Cut off one head, two more shall take its place

If the creature has $100$ heads, then one way the knight can proceed is as follows. Go through the $(7,1)$ process, (i.e., $7$ heads cut off, $1$ head grows back), a total of $16$ times, which will leave the creature with $100 - 16*(7 - 1) = 4$ heads remaining. Now go through the $(1,4)$ process once to end up with $7$ heads remaining, which the knight can then cut off to finally kill the creature.

If the creature has $99$ heads, then first note that as long as the creature is alive, the $(1,4)$ process will increase the number of its heads by $3$ , and both the $(7,1)$ and $(11,5)$ processes will decrease the number of its heads by $6.$ Since the creature starts with $99$ heads, which is divisible by $3,$ and can only have its number of heads change (after one of the processes) by $3$ or $6$ while remaining alive, then while it is alive the number of heads it has after any of the three processes will always be divisible by $3.$ But since none of $1,7$ or $11$ is divisible by $3,$ the knight will never be able to deliver the final blow to kill the creature.

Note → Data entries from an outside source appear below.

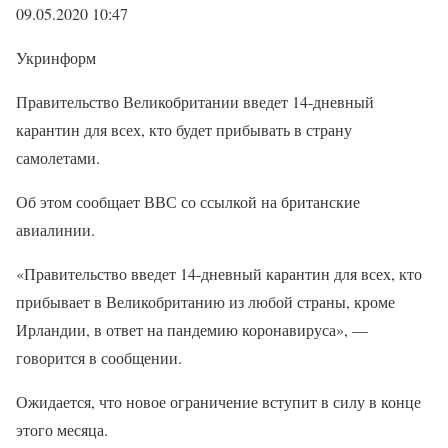
09.05.2020 10:47
Укринформ
Правительство Великобритании введет 14-дневный
карантин для всех, кто будет прибывать в страну
самолетами.
Об этом сообщает ВВС со ссылкой на британские
авиалинии.
«Правительство введет 14-дневный карантин для всех, кто
прибывает в Великобританию из любой страны, кроме
Ирландии, в ответ на пандемию коронавируса», —
говорится в сообщении.
Ожидается, что новое ограничение вступит в силу в конце
этого месяца.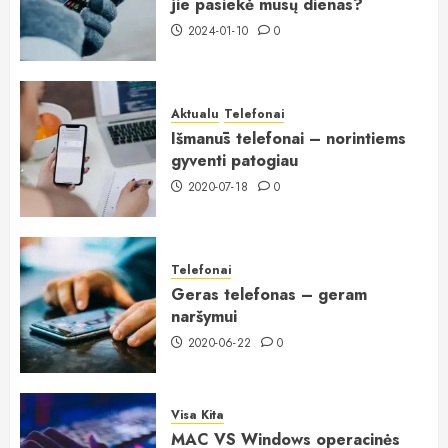
jie pasiekė mūsų dienas?
2024-01-10
0
Aktualu
Telefonai
Išmanūs telefonai – norintiems
gyventi patogiau
2020-07-18
0
Telefonai
Geras telefonas – geram
naršymui
2020-06-22
0
Visa Kita
MAC VS Windows operacinės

Thus the knight can kill a $100$ -headed creature but not a $99$ -headed one.

From 100: Whether you use (-11+5) or (-7+1) does not matter. Eventually you will get down to 4 (since 16 x 6 = 96). Then 4-1+4 = 7 and 7-7 = 0. From 99: Get down to 3 (one less than for the 100 case). Now, 3-1+4=6 and 6-1+4=9, 9-7+1=3 and the cycle will just repeat.

100 heads, so taking (11,5) function -> we continue until 16 times until we are left with 2 + 5 heads to which we apply (7,1) function once which gives 7 heads in the last stage which is finally carried out using function (7,1) .